I suppose Qi's greatest "innovation" is their datatyping scheme which allows the definition of datatypes based on C. A. R. Hoare's Sequential Calculus. I haven't read the paper; but I suppose it might be worth looking into. Basically, it's defining a datatype based on a set of rules.
I'm not sure how useful it would be in Arc, Qi and Arc have very different goals. Qi tends toward functional programs and often breaks away from lispyness, while Arc holds simplicity and elegance up as its goals. Arc also wants to stay lispy, albeit adding a few useful shortcuts (though I'm still on the fence with the new .! syntax). Personally, speaking, I don't see the datatypes Qi has as particularly useful unless you also adopt some sort of static typing scheme as well and I'm pretty sure one of Arc's goals is NOT to do that.

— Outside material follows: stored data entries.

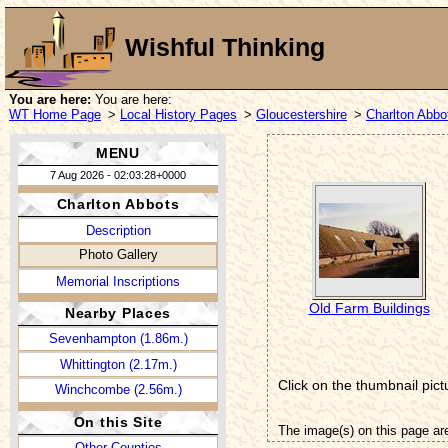
Wishful Thinking
You are here:
You are here:
WT Home Page
>
Local History Pages
>
Gloucestershire
>
Charlton Abbo
MENU
7 Aug 2026 - 02:03:28+0000
Charlton Abbots
Description
Photo Gallery
Memorial Inscriptions
Old Farm Buildings
Nearby Places
Sevenhampton (1.86m.)
Whittington (2.17m.)
Click on the thumbnail pict
Winchcombe (2.56m.)
On this Site
The image(s) on this page ar
Other Counties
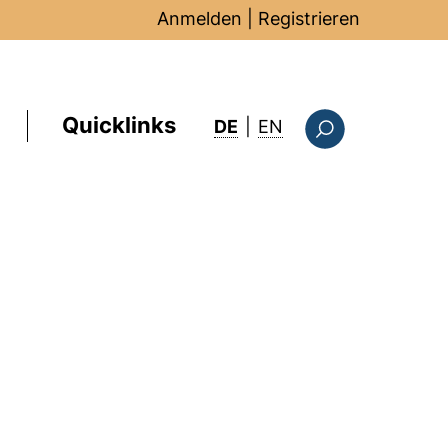
Anmelden
|
Registrieren
Quicklinks
: this page in Englis
DE
|
EN
Suchformular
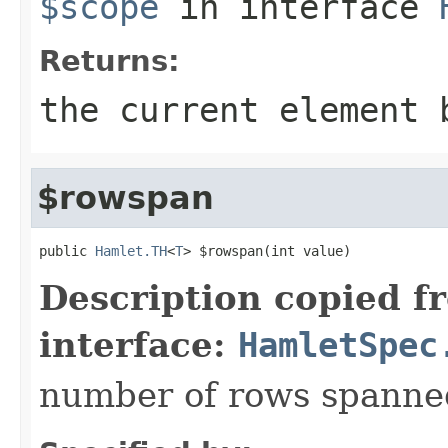
$scope
in interface
Returns:
the current element 
$rowspan
public 
Hamlet.TH
<
T
> $rowspan(int value)
Description copied f
interface:
HamletSpec
number of rows spanned 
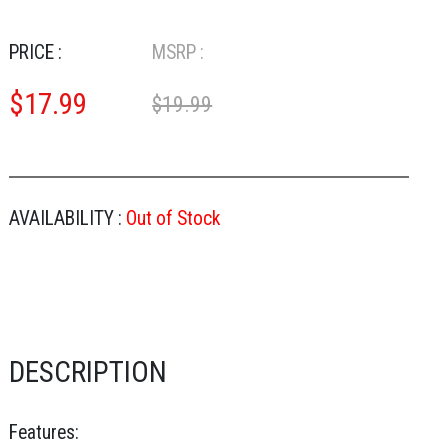
PRICE :
MSRP :
$
17.99
$19.99
AVAILABILITY :
Out of Stock
DESCRIPTION
Features:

Implicit Function Currying is also allowed by Qi. It's useful in some cases and wouldn't HURT adding to the code; though the people who seem to be saying it would dramatically improve the brevity of Arc code are overestimating its effect; Arc has a lot of optional parameters which could make currying useless for a lot of the places it is used in Qi. For example, (+ 4) which curries an addition operating to the next number that is passed to it. In Arc, this is would return 4. I'm unconfident about which way is the right way.

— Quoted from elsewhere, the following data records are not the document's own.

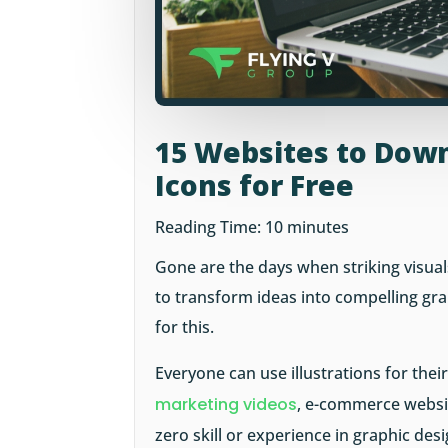
15 Websites to Down
Icons for Free
Reading Time:
10
minutes
Gone are the days when striking visual
to transform ideas into compelling grap
for this.
Everyone can use illustrations for thei
marketing videos
, e-commerce websit
zero skill or experience in graphic des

Qi is certainly a decent language for Functional Programming Enthusiasts but doesn't have a lot to offer Arc. Maybe their new class system which is coming around in Qi II would be useful to adopt, but I'm afraid I've never seen it in action myself so I'm unsure of its usefulness.
Something very useful, which you might consider adding to the standard is something similar to Kenny Tilton's Cells. I'd be interested in seeing how someone would adopt Cells to use in, say, a web application. It could be very useful.
I am working on a "lite" version of Cells for Arc as we speak
(rough start here http://common-lisp.net/cgi-bin/viewcvs.cgi/kennysarc2/cells-...) and I do think a logical step after that would be exploration of applying that to a web app. Unfortunately I have not mucked with interwebby programming so I really would not know where to start. And it might make more sense for me to start with a Common Lisp library such as Hunchentoot. Stay tuned.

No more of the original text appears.